- Opening Delimiter -

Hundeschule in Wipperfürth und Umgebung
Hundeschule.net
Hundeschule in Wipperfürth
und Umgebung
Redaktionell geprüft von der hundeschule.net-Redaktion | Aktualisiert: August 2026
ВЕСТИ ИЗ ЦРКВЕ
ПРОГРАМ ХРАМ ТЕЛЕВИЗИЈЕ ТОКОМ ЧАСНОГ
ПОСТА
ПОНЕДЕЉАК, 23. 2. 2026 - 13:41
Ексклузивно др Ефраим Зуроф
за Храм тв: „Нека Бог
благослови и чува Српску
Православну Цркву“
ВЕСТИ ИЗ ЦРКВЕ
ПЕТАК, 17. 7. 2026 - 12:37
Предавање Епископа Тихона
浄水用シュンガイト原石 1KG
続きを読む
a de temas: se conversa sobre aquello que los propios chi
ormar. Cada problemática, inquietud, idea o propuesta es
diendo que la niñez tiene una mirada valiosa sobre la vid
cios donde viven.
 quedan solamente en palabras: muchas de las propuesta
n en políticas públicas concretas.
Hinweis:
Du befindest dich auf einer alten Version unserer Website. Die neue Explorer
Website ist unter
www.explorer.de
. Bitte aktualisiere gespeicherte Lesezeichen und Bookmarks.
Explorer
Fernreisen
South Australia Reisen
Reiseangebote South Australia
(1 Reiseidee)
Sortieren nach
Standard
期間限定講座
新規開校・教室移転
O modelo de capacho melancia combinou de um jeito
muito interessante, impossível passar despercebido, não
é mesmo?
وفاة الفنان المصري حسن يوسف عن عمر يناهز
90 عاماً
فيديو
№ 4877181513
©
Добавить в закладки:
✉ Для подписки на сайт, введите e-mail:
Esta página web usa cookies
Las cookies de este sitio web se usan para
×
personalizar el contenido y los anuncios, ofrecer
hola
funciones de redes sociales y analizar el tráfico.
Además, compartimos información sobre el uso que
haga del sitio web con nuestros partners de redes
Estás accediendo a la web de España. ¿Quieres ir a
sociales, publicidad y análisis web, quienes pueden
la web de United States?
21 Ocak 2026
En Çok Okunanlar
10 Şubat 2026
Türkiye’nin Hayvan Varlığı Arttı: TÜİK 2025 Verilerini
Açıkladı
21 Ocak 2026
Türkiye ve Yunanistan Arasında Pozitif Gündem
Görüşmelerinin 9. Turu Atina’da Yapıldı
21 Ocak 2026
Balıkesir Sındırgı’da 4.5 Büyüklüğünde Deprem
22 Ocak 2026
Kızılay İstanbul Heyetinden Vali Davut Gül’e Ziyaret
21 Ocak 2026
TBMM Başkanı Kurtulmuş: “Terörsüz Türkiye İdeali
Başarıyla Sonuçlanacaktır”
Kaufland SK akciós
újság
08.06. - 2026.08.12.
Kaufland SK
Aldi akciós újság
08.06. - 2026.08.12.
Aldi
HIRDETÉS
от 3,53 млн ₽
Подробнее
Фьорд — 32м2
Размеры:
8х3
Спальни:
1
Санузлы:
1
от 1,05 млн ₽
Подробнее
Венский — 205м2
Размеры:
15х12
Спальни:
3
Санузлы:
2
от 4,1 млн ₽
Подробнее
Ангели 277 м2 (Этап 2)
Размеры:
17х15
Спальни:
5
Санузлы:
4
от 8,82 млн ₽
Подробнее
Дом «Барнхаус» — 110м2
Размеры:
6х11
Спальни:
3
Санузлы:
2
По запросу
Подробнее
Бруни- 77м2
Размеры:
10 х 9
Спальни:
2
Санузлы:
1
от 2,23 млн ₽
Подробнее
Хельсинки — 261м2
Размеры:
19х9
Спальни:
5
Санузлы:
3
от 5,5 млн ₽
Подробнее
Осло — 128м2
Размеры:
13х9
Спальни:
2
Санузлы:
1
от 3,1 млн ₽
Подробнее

- Closing Delimiter -

→ **What is being asked**:
The expected answer is an exact copy of the lines above, beginning at the line with "浄水用シュンガイト原石 1KG" and ending at the line with "www.explorer.de", with both ends in.

→ **Written answer**:
浄水用シュンガイト原石 1KG
続きを読む
a de temas: se conversa sobre aquello que los propios chi
ormar. Cada problemática, inquietud, idea o propuesta es
diendo que la niñez tiene una mirada valiosa sobre la vid
cios donde viven.
 quedan solamente en palabras: muchas de las propuesta
n en políticas públicas concretas.
Hinweis:
Du befindest dich auf einer alten Version unserer Website. Die neue Explorer
Website ist unter
www.explorer.de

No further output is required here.